Thomas grabbed her hand. “We could try counseling.”
“Counseling? Why do we need counseling?”
“Because you want to break up.”
“No I don’t. I’m upset because I embarrassed you.”
“Forget it! We’ll get through this. Now eat, you need to eat.” Thomas dug into his soft-boiled egg. “We need our strength to get through today.”
“If only Mrs. Buckland hadn’t called me yesterday wanting some stupid roast chicken. This never would have happened.”
“Janey,” Thomas chided, “life is full of ‘if onlys.’ If only Ben hadn’t died, if only Nat hadn’t died, if only they’d given us the diamonds before they died…”
“Hello, folks.” Regan was standing at their table.
“Regan!” Thomas looked up. “Sit down.”
“For a few minutes,” Regan said as she took a seat. They were at the same table as the night before, and the dining room once again resembled a tomb. But tonight, Regan thought, hopefully, there will be some action. She glanced up at the portrait of the club’s founder and was sure the expression on his face had turned into a scowl overnight. I can’t blame him, she thought. “I saw Clara.”
“The other troublemaker,” Janey remarked.
“Don’t do this to yourself, my darling. Clara was worse,” Thomas insisted. “She broadcast our problems to the world. You didn’t know that when you went over to Ben’s and took the food that-”

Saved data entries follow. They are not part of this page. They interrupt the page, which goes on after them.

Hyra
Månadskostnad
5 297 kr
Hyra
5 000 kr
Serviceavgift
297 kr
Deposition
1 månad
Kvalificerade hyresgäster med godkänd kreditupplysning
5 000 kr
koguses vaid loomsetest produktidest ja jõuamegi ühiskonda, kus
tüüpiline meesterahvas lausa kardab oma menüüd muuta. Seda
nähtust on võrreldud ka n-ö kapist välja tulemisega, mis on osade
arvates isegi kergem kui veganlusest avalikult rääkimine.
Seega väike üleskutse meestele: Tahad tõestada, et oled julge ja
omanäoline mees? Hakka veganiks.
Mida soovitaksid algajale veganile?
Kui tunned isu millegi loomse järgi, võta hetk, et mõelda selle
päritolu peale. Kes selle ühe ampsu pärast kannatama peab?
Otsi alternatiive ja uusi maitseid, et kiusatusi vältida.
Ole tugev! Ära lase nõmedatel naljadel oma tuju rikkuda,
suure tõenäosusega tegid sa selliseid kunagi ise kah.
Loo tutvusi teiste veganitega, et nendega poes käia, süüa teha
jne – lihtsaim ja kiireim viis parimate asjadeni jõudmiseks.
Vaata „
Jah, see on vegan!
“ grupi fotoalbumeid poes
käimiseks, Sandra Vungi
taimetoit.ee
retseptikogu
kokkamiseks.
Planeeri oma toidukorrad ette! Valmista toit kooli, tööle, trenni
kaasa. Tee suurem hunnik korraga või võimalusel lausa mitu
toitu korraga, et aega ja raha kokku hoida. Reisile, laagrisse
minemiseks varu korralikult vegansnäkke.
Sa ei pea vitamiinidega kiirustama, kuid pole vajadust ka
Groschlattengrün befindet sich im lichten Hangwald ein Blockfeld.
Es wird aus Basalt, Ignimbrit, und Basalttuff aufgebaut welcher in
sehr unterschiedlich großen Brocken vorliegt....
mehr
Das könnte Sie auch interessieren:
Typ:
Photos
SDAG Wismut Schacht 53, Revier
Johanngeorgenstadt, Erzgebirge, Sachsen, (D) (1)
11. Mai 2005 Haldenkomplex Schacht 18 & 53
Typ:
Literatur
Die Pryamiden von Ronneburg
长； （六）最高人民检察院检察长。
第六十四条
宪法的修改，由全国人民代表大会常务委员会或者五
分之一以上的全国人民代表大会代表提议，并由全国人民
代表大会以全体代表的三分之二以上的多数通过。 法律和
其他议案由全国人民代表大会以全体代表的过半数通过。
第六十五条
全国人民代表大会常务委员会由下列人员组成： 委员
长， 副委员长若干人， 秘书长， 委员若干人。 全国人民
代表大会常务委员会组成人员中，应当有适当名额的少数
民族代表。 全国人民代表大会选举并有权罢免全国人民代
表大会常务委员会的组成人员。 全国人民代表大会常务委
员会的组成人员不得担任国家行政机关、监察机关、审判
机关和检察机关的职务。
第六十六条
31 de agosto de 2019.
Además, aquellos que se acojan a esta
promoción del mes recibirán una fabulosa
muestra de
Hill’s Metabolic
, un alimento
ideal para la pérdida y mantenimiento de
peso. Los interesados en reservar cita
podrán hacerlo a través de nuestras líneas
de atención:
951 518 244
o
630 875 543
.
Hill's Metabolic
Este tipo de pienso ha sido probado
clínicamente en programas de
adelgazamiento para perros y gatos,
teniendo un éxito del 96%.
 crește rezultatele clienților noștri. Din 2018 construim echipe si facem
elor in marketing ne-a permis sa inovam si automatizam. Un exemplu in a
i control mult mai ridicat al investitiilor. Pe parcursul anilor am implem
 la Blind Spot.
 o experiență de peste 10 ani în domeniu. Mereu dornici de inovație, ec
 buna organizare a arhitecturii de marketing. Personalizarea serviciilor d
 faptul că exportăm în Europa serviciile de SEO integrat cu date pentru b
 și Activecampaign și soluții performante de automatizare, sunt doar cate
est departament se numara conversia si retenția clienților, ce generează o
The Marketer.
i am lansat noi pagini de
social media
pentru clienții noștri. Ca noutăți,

“Thomas, I know what I did!”
Regan helped herself to a croissant and sipped the cup of coffee the waiter put in front of her. She didn’t want to get in the middle of any tiff between the two lovebirds.

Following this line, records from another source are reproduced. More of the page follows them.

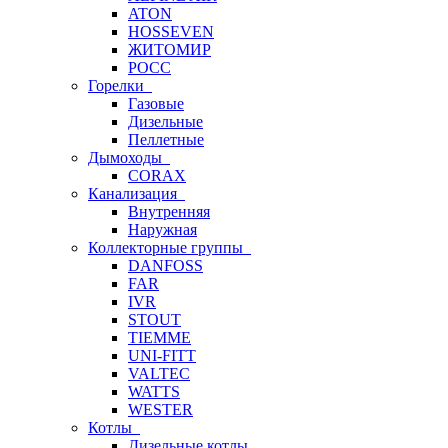
ATON
HOSSEVEN
ЖИТОМИР
РОСС
Горелки
Газовые
Дизельные
Пеллетные
Дымоходы
CORAX
Канализация
Внутренняя
Наружная
Коллекторные группы
DANFOSS
FAR
IVR
STOUT
TIEMME
UNI-FITT
VALTEC
WATTS
WESTER
Котлы
Дизельные котлы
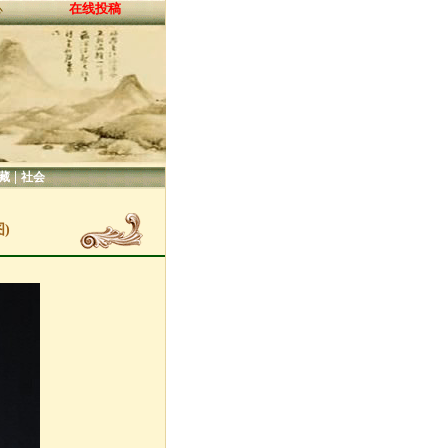
在线投稿
心
|
藏
社会
)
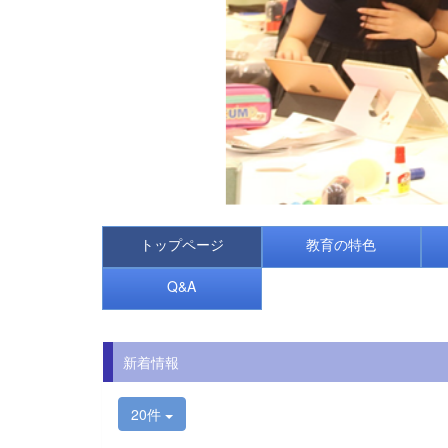
トップページ
教育の特色
Q&A
新着情報
20件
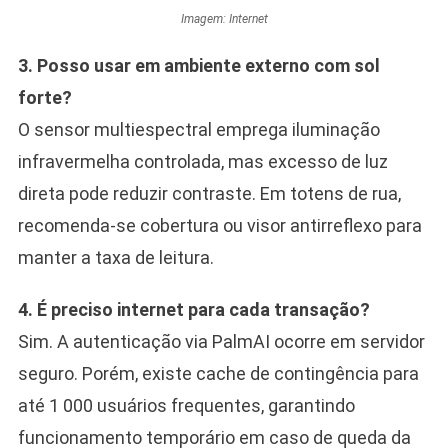
Imagem: Internet
3. Posso usar em ambiente externo com sol
forte?
O sensor multiespectral emprega iluminação
infravermelha controlada, mas excesso de luz
direta pode reduzir contraste. Em totens de rua,
recomenda-se cobertura ou visor antirreflexo para
manter a taxa de leitura.
4. É preciso internet para cada transação?
Sim. A autenticação via PalmAI ocorre em servidor
seguro. Porém, existe cache de contingência para
até 1 000 usuários frequentes, garantindo
funcionamento temporário em caso de queda da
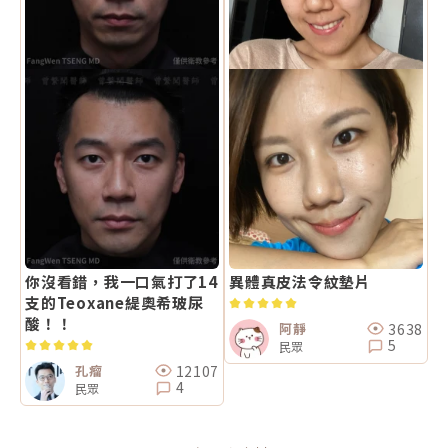
你沒看錯，我一口氣打了14
異體真皮法令紋墊片
支的Teoxane緹奧希玻尿
酸！！
3638
阿靜
5
民眾
12107
孔瘤
4
民眾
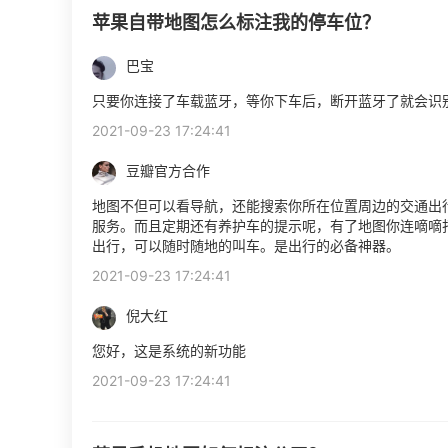
苹果自带地图怎么标注我的停车位？
巴宝
只要你连接了车载蓝牙，等你下车后，断开蓝牙了就会识
2021-09-23 17:24:41
豆瓣官方合作
地图不但可以看导航，还能搜索你所在位置周边的交通出
服务。而且定期还有养护车的提示呢，有了地图你连嘀嘀
出行，可以随时随地的叫车。是出行的必备神器。
2021-09-23 17:24:41
倪大红
您好，这是系统的新功能
2021-09-23 17:24:41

“I know you know,” Thomas said. “All I’m saying is that you didn’t know it would end up on the front page of the paper.”
“Forget the paper,” Regan advised.
“Have you seen it?” Thomas asked.
“No. My mother called me about it.”
Janey groaned. “I could kill Mrs. Buckland.” Then her face took on a startled expression. “She must be reading about it too! My business very well might go down the tubes!”

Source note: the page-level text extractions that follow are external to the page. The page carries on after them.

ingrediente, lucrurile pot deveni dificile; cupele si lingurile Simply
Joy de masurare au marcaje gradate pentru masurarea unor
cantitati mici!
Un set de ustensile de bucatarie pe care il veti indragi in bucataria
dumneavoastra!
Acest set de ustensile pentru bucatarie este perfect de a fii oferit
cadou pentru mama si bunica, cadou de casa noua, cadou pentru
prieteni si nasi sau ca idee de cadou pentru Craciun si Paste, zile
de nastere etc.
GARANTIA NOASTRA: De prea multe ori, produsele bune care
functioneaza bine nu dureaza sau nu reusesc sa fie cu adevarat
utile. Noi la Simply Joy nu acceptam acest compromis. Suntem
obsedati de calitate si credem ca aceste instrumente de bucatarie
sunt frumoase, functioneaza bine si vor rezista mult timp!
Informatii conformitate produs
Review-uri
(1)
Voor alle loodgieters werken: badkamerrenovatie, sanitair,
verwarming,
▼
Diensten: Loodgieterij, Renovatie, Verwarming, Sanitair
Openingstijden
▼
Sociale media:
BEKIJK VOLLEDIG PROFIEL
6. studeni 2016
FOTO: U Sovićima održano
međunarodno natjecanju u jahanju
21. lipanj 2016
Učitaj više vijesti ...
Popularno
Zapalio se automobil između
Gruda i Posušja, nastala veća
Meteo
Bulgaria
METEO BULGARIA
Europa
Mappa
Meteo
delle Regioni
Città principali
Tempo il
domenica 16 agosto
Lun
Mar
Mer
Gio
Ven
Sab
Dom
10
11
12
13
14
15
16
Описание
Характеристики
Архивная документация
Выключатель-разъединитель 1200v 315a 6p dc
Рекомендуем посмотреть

“Join the crowd,” Thomas said wryly.
“Okay, now,” Regan said. “I want to go out to the store and get those perfumes. Are you going to be around here later this morning, Janey?”
She nodded. “I’ll be helping Thomas blow up balloons for the party tonight.”
There’s one way for the two of you to get rid of all your tension, Regan thought. After you’re finished, you can hit each other in the head with them. “The police will be checking out the list Lydia gave me of people who were at the party. If you can match any of the perfumes I find to the one you smelled yesterday, we’ll take it from there.”
Thomas looked worried.
“What’s the matter?” Regan asked.
“This morning Janey had the sniffles. Her nose is stuffed up. Probably from sitting on the floor of that cold closet all afternoon yesterday. Janey, after breakfast I’ll get you some vitamin C.”
“I won’t be gone long,” Regan said. “With any luck your sense of smell will hold out until I get back.”
“I’ll do my best,” Janey said. Then her face brightened. “I just thought of a line I’ve always loved.”
“What’s that?” Regan asked.
“A rose by any other name would still smell as sweet.”
“Beautiful,” Regan muttered. And then she thought of the name of the perfume she was particularly taken by. Lethal Injection. I can’t wait to see the bottle that stuff comes in, she thought.